Tuesday, May 17, 2011

Teaching Literacy Strategies to Homeless Children and Individuals in Secure Care Facilities

This has been the year of travel! My job has taken me to various places around the nation and the world to present, train, and observe literacy instruction. This year, I have traveled to New York City twice, India, the Middle East, New Orleans, and Washington, D.C. Last week, I traveled to Phoenix, Arizona. The purpose of my trip to Arizona was two-fold: 1) to present literacy strategies at the Arizona Correctional Educators Conference in Tempe; and 2) to make site visits to locations where literacy training is being implemented. 
I had the privilege of visiting the Children First Academy in Phoenix, the largest school for homeless kids in the nation, which is part of the Sequoia School District. Sequoia Schools are non-profit, K-12 public charter schools. I had heard about Children First Academy in January, and I was very intrigued by it. I had visited their website and read the speech that one of the students gave at a fundraiser. (It's amazing, by the way, as it provides a glimpse into the realities of life as a kid who comes from a homeless background. You can read Janet's speech here.) When I arrived at the school, I was greeted by Dina Gerdon, Community Development Director, and warmly welcomed by the principal and superintendent. This school has been using Reading Horizons since the beginning of January, and they have grown to love the program. There is a new principal at the school, and he said the first thing the teachers said to him when he arrived at the school was, "Don't take our Reading Horizons away!" The superintendent and I then had an engaging conversation about the importance of reading and literacy, and we discussed implementing a program for parents to learn to read English along with their children at Children First Academy. I'm very impressed with the support the principal and superintendent offer the school, including professional development, technology, and other resources.

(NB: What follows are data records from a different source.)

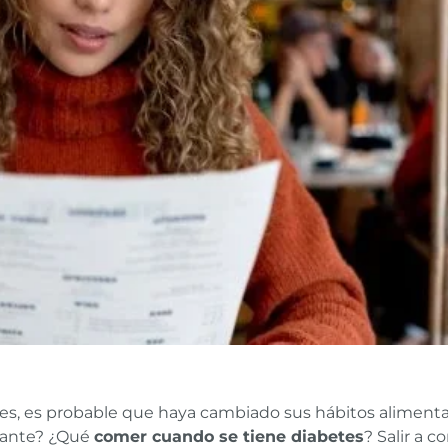
s, es probable que haya cambiado sus hábitos alimentar
urante? ¿Qué
comer cuando se tiene diabetes
? Salir a 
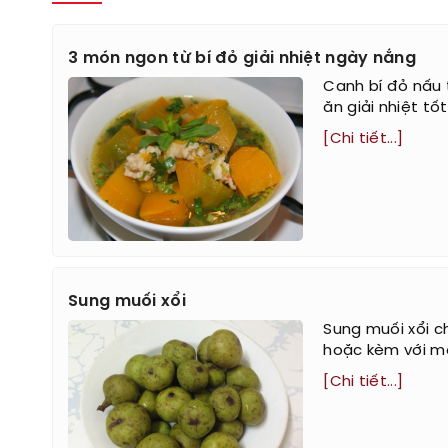
3 món ngon từ bí đỏ giải nhiệt ngày nắng
Canh bí đỏ nấu 
ăn giải nhiệt t
[Chi tiết...]
Sung muối xổi
Sung muối xổi c
hoặc kèm với m
[Chi tiết...]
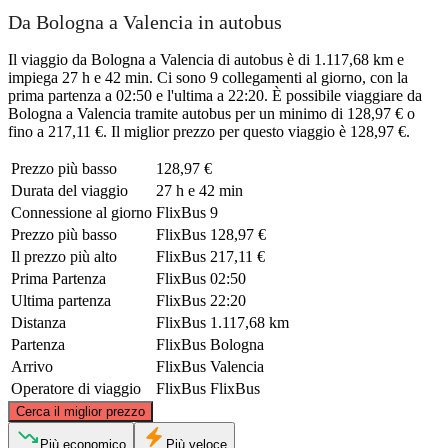
Da Bologna a Valencia in autobus
Il viaggio da Bologna a Valencia di autobus è di 1.117,68 km e
impiega 27 h e 42 min. Ci sono 9 collegamenti al giorno, con la
prima partenza a 02:50 e l'ultima a 22:20. È possibile viaggiare da
Bologna a Valencia tramite autobus per un minimo di 128,97 € o
fino a 217,11 €. Il miglior prezzo per questo viaggio è 128,97 €.
Prezzo più basso
128,97 €
Durata del viaggio
27 h e 42 min
Connessione al giorno
FlixBus
9
Prezzo più basso
FlixBus
128,97 €
Il prezzo più alto
FlixBus
217,11 €
Prima Partenza
FlixBus
02:50
Ultima partenza
FlixBus
22:20
Distanza
FlixBus
1.117,68 km
Partenza
FlixBus
Bologna
Arrivo
FlixBus
Valencia
Operatore di viaggio
FlixBus
FlixBus
©
CARTO
, ©
OpenStreetMap
contributors
Cerca il miglior prezzo
Bologna
Più economico
Più veloce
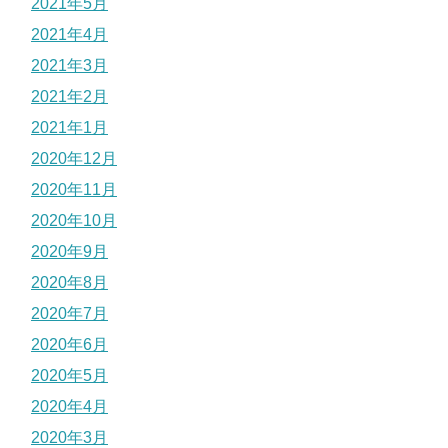
2021年5月
2021年4月
2021年3月
2021年2月
2021年1月
2020年12月
2020年11月
2020年10月
2020年9月
2020年8月
2020年7月
2020年6月
2020年5月
2020年4月
2020年3月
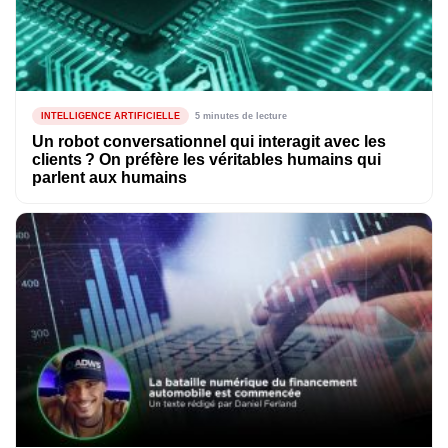
INTELLIGENCE ARTIFICIELLE
5 minutes de lecture
Un robot conversationnel qui interagit avec les
clients ? On préfère les véritables humains qui
parlent aux humains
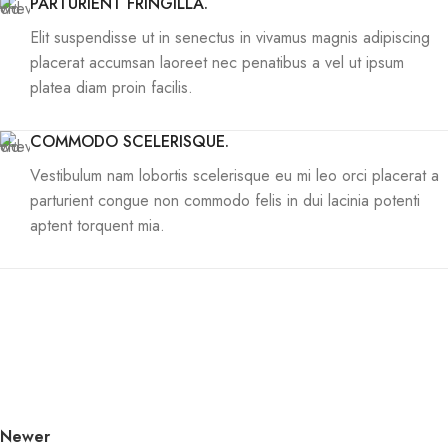
PARTURIENT FRINGILLA.
Elit suspendisse ut in senectus in vivamus magnis adipiscing
placerat accumsan laoreet nec penatibus a vel ut ipsum
platea diam proin facilis.
COMMODO SCELERISQUE.
Vestibulum nam lobortis scelerisque eu mi leo orci placerat a
parturient congue non commodo felis in dui lacinia potenti
aptent torquent mia.
Newer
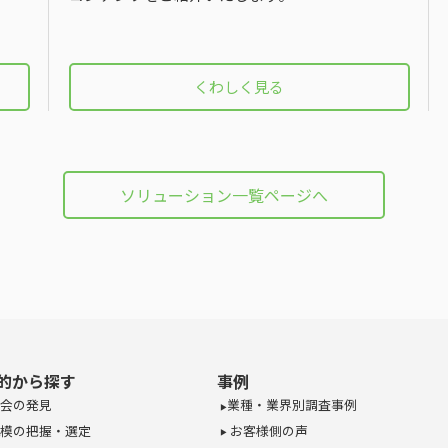
くわしく見る
ソリューション一覧ページへ
的から探す
事例
会の発見
業種・業界別調査事例
模の把握・選定
お客様側の声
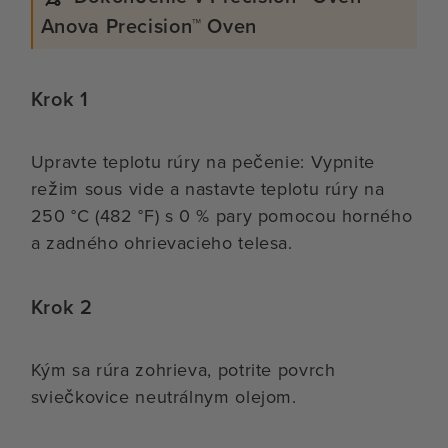
Anova Precision™ Oven
Krok 1
Upravte teplotu rúry na pečenie: Vypnite
režim sous vide a nastavte teplotu rúry na
250 °C (482 °F) s 0 % pary pomocou horného
a zadného ohrievacieho telesa.
Krok 2
Kým sa rúra zohrieva, potrite povrch
sviečkovice neutrálnym olejom.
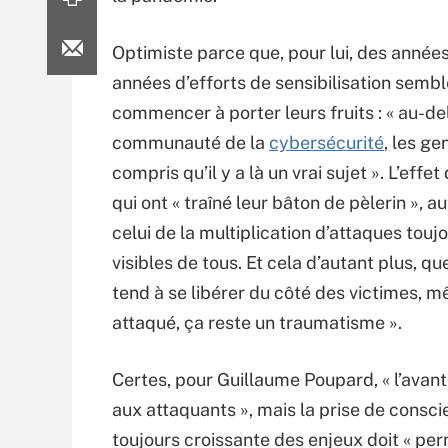
Optimiste parce que, pour lui, des années
années d’efforts de sensibilisation sembl
commencer à porter leurs fruits : « au-de
communauté de la
cybersécurité
, les ge
compris qu’il y a là un vrai sujet ». L’effe
qui ont « traîné leur bâton de pèlerin », a
celui de la multiplication d’attaques touj
visibles de tous. Et cela d’autant plus, qu
tend à se libérer du côté des victimes, m
attaqué, ça reste un traumatisme ».
Certes, pour Guillaume Poupard, « l’avan
aux attaquants », mais la prise de consc
toujours croissante des enjeux doit « pe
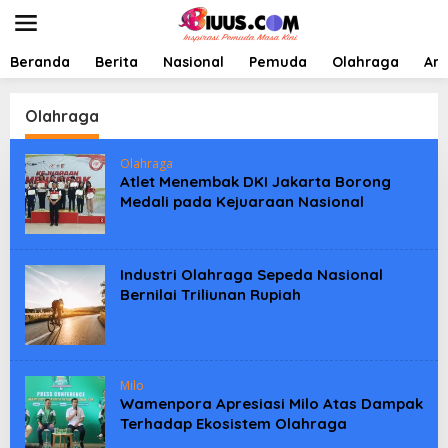
L
e
w
a
Beranda
Berita
Nasional
Pemuda
Olahraga
Art
t
i
k
Olahraga
e
k
Olahraga
o
Atlet Menembak DKI Jakarta Borong
n
Medali pada Kejuaraan Nasional
t
e
n
Industri Olahraga Sepeda Nasional
Bernilai Triliunan Rupiah
Milo
Wamenpora Apresiasi Milo Atas Dampak
Terhadap Ekosistem Olahraga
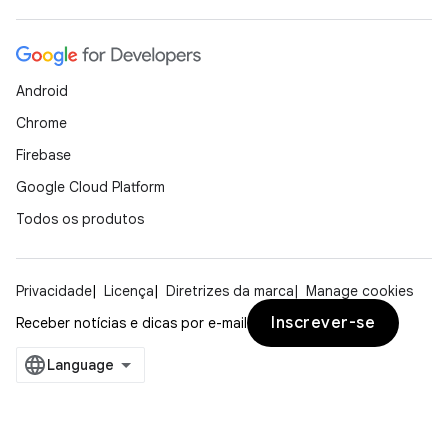
Android
Chrome
Firebase
Google Cloud Platform
Todos os produtos
Privacidade
Licença
Diretrizes da marca
Manage cookies
Inscrever-se
Receber notícias e dicas por e-mail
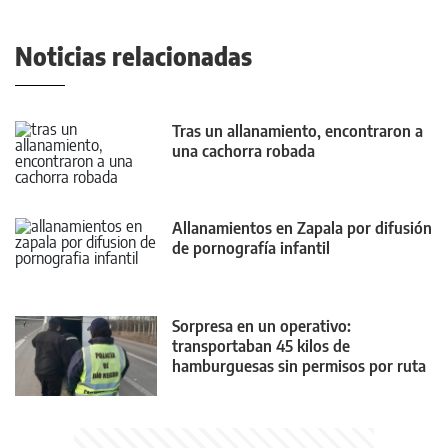
Noticias relacionadas
Tras un allanamiento, encontraron a
una cachorra robada
Allanamientos en Zapala por difusión
de pornografía infantil
Sorpresa en un operativo:
transportaban 45 kilos de
hamburguesas sin permisos por ruta
22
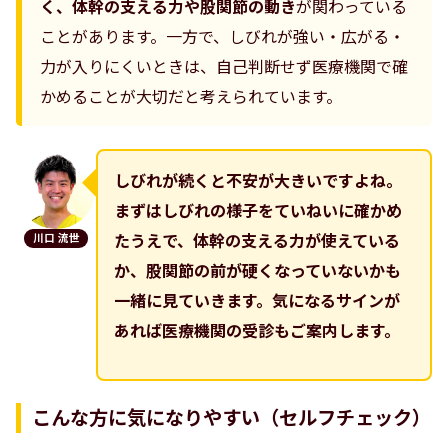
く、体幹の支える力や股関節の動き
が関わっている
ことがあります。一方で、しびれが強い・広がる・
力が入りにくいときは、自己判断せず医療機関で確
かめることが大切だと考えられています。
しびれが続くと不安が大きいですよね。
まずはしびれの様子をていねいに確かめ
川口 流世
たうえで、体幹の支える力が使えている
か、股関節の前が硬くなっていないかも
一緒に見ていきます。気になるサインが
あれば医療機関の受診もご案内します。
こんな方に気になりやすい（セルフチェック）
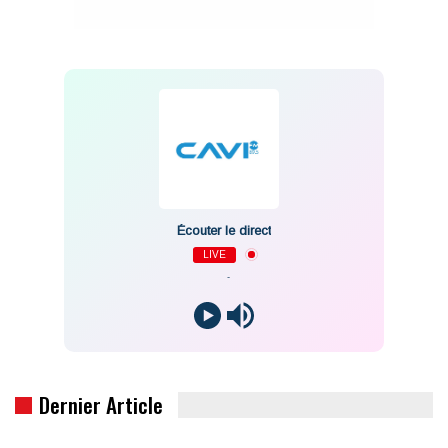
Écouter le direct
LIVE
-
Dernier Article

I was taken on a tour of the school by two eighth-grade students. They showed me the literacy center, the cafeteria, the nurse's office, and the storehouse where students and parents pick up donated clothing, food, and home furnishings on a regular basis as needed. I also had the opportunity to visit a couple classrooms and watch the teachers teaching Reading Horizons. I heard great feedback from the teachers and students about the program. One of the eighth-graders who took me on the tour of the school told me that she feels like she's seen improvement in her reading since she started using the Reading Horizons program. (She didn't know that I worked with Reading Horizons curriculum when she told me this.) One of the teachers said she's been brought to tears seeing her students learning to read for the first time. (Watch the video below, or click here.) I hope to continue to be involved in this school's progress.

I am also very impressed with the work being done in correctional education in Arizona. I had experience specifically with the Maricopa County Education Service Agency (MCESA). There are so many dedicated professionals who are passionate about what they do. I had the opportunity to attend the MCESA Youth Transition Advisory council meeting with several influential educators, administrators, and superintendents who are determined to make the necessary connections to create a sustainable model for educating youth in transitional education contexts.

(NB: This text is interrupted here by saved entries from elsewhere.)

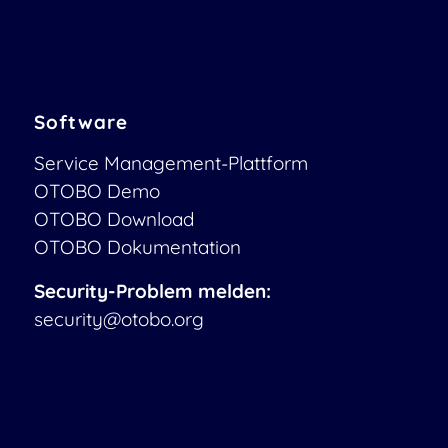
Software
Service Management-Plattform
OTOBO Demo
OTOBO Download
OTOBO Dokumentation
Security-Problem melden:
security@otobo.org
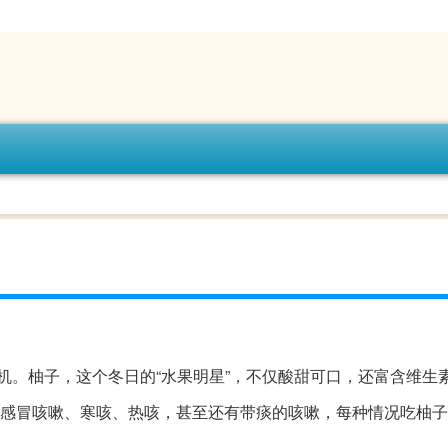
机。柚子，这个冬日的“水果明星”，不仅酸甜可口，还富含维生
，感冒咳嗽、寒咳、热咳，甚至还有带痰的咳嗽，每种情况吃柚子的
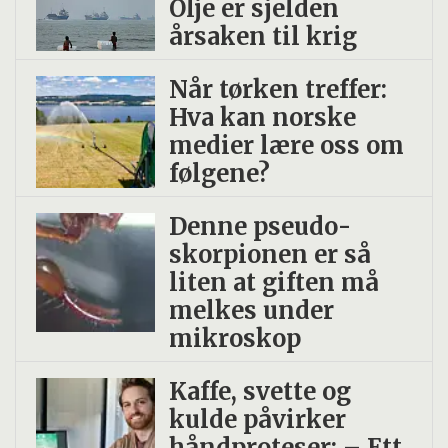
Olje er sjelden
årsaken til krig
Når tørken treffer:
Hva kan norske
medier lære oss om
følgene?
Denne pseudo­
skorpionen er så
liten at giften må
melkes under
mikroskop
Kaffe, svette og
kulde påvirker
håndproteser: – Ett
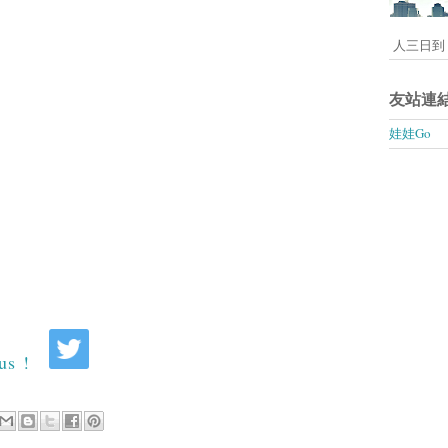
人三日到 
友站連
娃娃Go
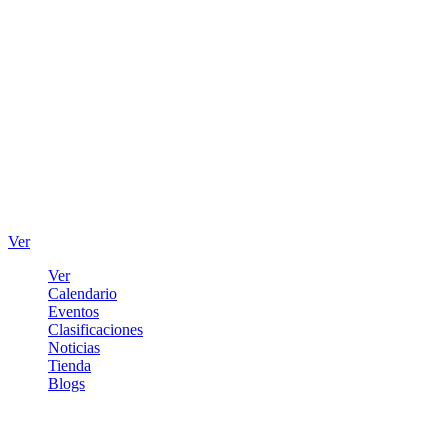
Ver
Ver
Calendario
Eventos
Clasificaciones
Noticias
Tienda
Blogs
Iniciar sesión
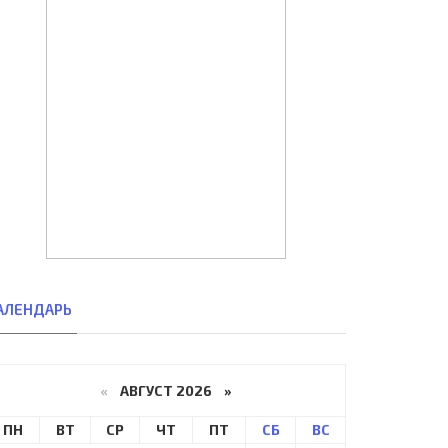
АЛЕНДАРЬ
«
АВГУСТ 2026 »
ПН
ВТ
СР
ЧТ
ПТ
СБ
ВС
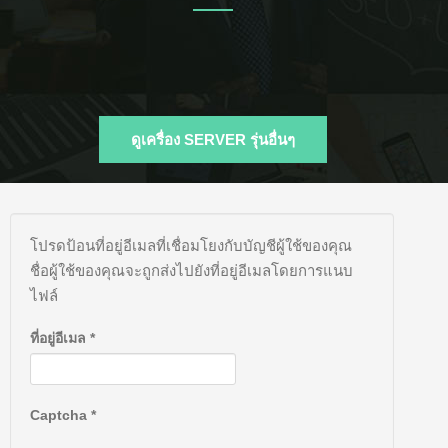
ดูเครื่อง SERVER รุ่นอื่นๆ
โปรดป้อนที่อยู่อีเมลที่เชื่อมโยงกับบัญชีผู้ใช้ของคุณ
ชื่อผู้ใช้ของคุณจะถูกส่งไปยังที่อยู่อีเมลโดยการแนบ
ไฟล์
ที่อยู่อีเมล
*
Captcha
*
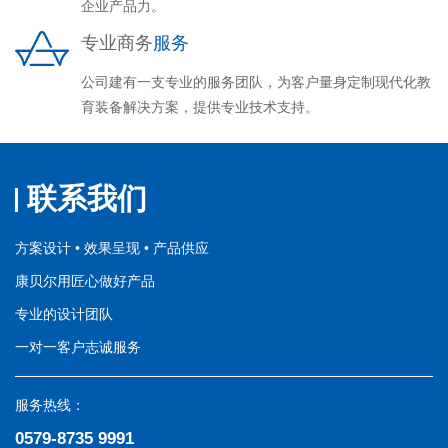
企业产品力。
专业商务
服务
公司建有一支专业的服务团队，为客户量身定制现代化教
育装备解决方案，提供专业技术支持。
联系我们
方案设计 • 效果呈现 • 产品供应
康贝尔用匠心做好产品
专业的设计团队
一对一客户志诚服务
服务热线：
0579-8735 9991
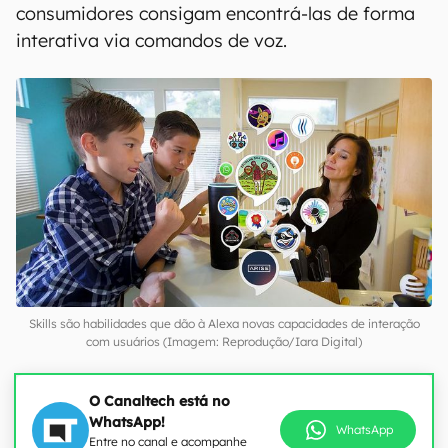
consumidores consigam encontrá-las de forma
interativa via comandos de voz.
Skills são habilidades que dão à Alexa novas capacidades de interação
com usuários (Imagem: Reprodução/Iara Digital)
O Canaltech está no
WhatsApp!
WhatsApp
Entre no canal e acompanhe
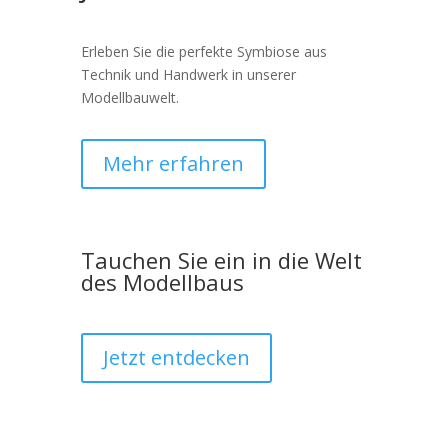
Erleben Sie die perfekte Symbiose aus
Technik und Handwerk in unserer
Modellbauwelt.
Mehr erfahren
Tauchen Sie ein in die Welt
des Modellbaus
Jetzt entdecken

I also met several educators and administrators involved in correctional education at the Arizona Correctional Educators (ACE) Conference. My presentation entitled "Literacy Strategies for Individuals in Secure Care" was very-well received, and I was fortunate enough to have received very positive feedback on the presentation evaluation forms completed by attendees, which demonstrates their enthusiasm and willingness to embrace new literacy strategies to help their students.

I am grateful for the passionate individuals who strive to make valuable contributions to students in their communities in the this part of the world. If you have any experiences about valuable contributions by teachers in your part of the world, feel free to share them!